[INPUT MATERIAL — start]

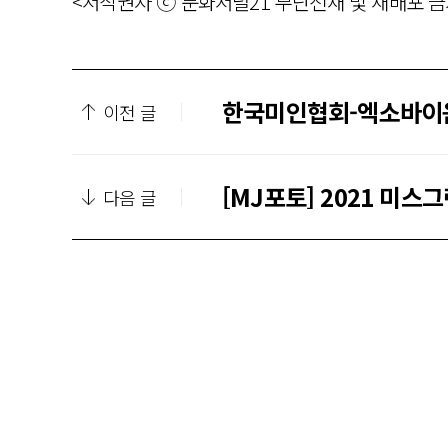
<저작권자 ⓒ 문화저널21 무단전재 및 재배포 금
한국미인협회-엑소바이옴
이전 글
[MJ포토] 2021 미
다음 글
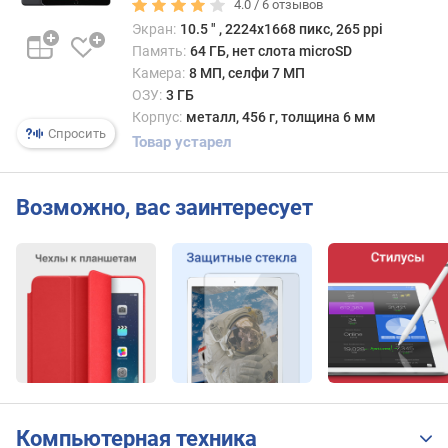
256 ГБ
4.0 /
6
отзывов
с
256 ГБ
Экран:
10.5 ″ , 2224х1668 пикс, 265 ppi
п
/
л
Память:
64 ГБ, нет слота microSD
LTE
е
Камера:
8 МП, селфи 7 МП
я
ОЗУ:
3 ГБ
(
Корпус:
металл, 456 г, толщина 6 мм
"
Спросить
Товар устарел
)
P
Возможно, вас заинтересует
P
I
(
p
p
i
)
ч
а
с
Компьютерная техника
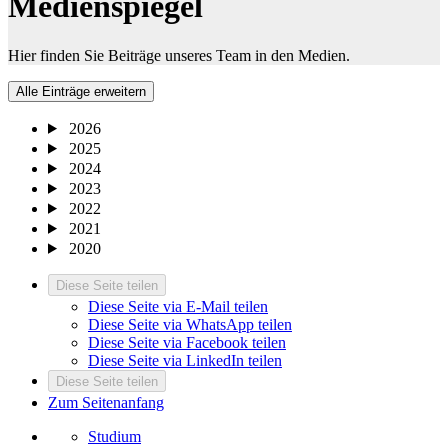
Medienspiegel
Hier finden Sie Beiträge unseres Team in den Medien.
Alle Einträge erweitern
2026
2025
2024
2023
2022
2021
2020
Diese Seite teilen
Diese Seite via E-Mail teilen
Diese Seite via WhatsApp teilen
Diese Seite via Facebook teilen
Diese Seite via LinkedIn teilen
Diese Seite teilen
Zum Seitenanfang
Studium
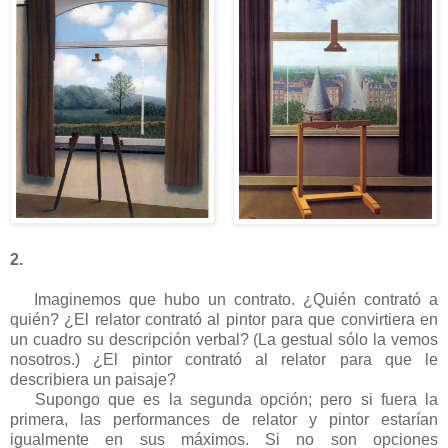
2.
Imaginemos que hubo un contrato. ¿Quién contrató a
quién? ¿El relator contrató al pintor para que convirtiera en
un cuadro su descripción verbal? (La gestual sólo la vemos
nosotros.) ¿El pintor contrató al relator para que le
describiera un paisaje?
Supongo que es la segunda opción; pero si fuera la
primera, las performances de relator y pintor estarían
igualmente en sus máximos. Si no son opciones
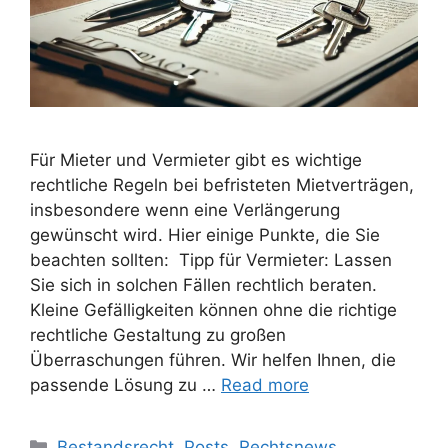
Für Mieter und Vermieter gibt es wichtige
rechtliche Regeln bei befristeten Mietverträgen,
insbesondere wenn eine Verlängerung
gewünscht wird. Hier einige Punkte, die Sie
beachten sollten: Tipp für Vermieter: Lassen
Sie sich in solchen Fällen rechtlich beraten.
Kleine Gefälligkeiten können ohne die richtige
rechtliche Gestaltung zu großen
Überraschungen führen. Wir helfen Ihnen, die
passende Lösung zu …
Read more
Bestandsrecht
,
Posts
,
Rechtsnews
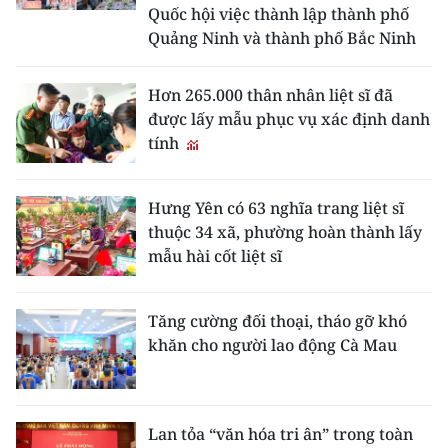
Quốc hội việc thành lập thành phố
Quảng Ninh và thành phố Bắc Ninh
Hơn 265.000 thân nhân liệt sĩ đã
được lấy mẫu phục vụ xác định danh
tính
Hưng Yên có 63 nghĩa trang liệt sĩ
thuộc 34 xã, phường hoàn thành lấy
mẫu hài cốt liệt sĩ
Tăng cường đối thoại, tháo gỡ khó
khăn cho người lao động Cà Mau
Lan tỏa “văn hóa tri ân” trong toàn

[INPUT MATERIAL — finish]

EXERCISE GOAL
An exact copy is needed of the lines running from the one with "Компьютерная техника" through the end of the data above, and of those lines only, without pictures.

EXPECTED ANSWER
Компьютерная техника
Medienspiegel
Hier finden Sie Beiträge unseres Team in den Medien.
Alle Einträge erweitern
2026
2025
2024
2023
2022
2021
2020
Diese Seite teilen
Diese Seite via E-Mail teilen
Diese Seite via WhatsApp teilen
Diese Seite via Facebook teilen
Diese Seite via LinkedIn teilen
Diese Seite teilen
Zum Seitenanfang
Studium
2.
Imaginemos que hubo un contrato. ¿Quién contrató a
quién? ¿El relator contrató al pintor para que convirtiera en
un cuadro su descripción verbal? (La gestual sólo la vemos
nosotros.) ¿El pintor contrató al relator para que le
describiera un paisaje?
Supongo que es la segunda opción; pero si fuera la
primera, las performances de relator y pintor estarían
igualmente en sus máximos. Si no son opciones
Für Mieter und Vermieter gibt es wichtige
rechtliche Regeln bei befristeten Mietverträgen,
insbesondere wenn eine Verlängerung
gewünscht wird. Hier einige Punkte, die Sie
beachten sollten: Tipp für Vermieter: Lassen
Sie sich in solchen Fällen rechtlich beraten.
Kleine Gefälligkeiten können ohne die richtige
rechtliche Gestaltung zu großen
Überraschungen führen. Wir helfen Ihnen, die
passende Lösung zu …
Read more
Bestandsrecht
,
Posts
,
Rechtsnews
Quốc hội việc thành lập thành phố
Quảng Ninh và thành phố Bắc Ninh
Hơn 265.000 thân nhân liệt sĩ đã
được lấy mẫu phục vụ xác định danh
tính
Hưng Yên có 63 nghĩa trang liệt sĩ
thuộc 34 xã, phường hoàn thành lấy
mẫu hài cốt liệt sĩ
Tăng cường đối thoại, tháo gỡ khó
khăn cho người lao động Cà Mau
Lan tỏa “văn hóa tri ân” trong toàn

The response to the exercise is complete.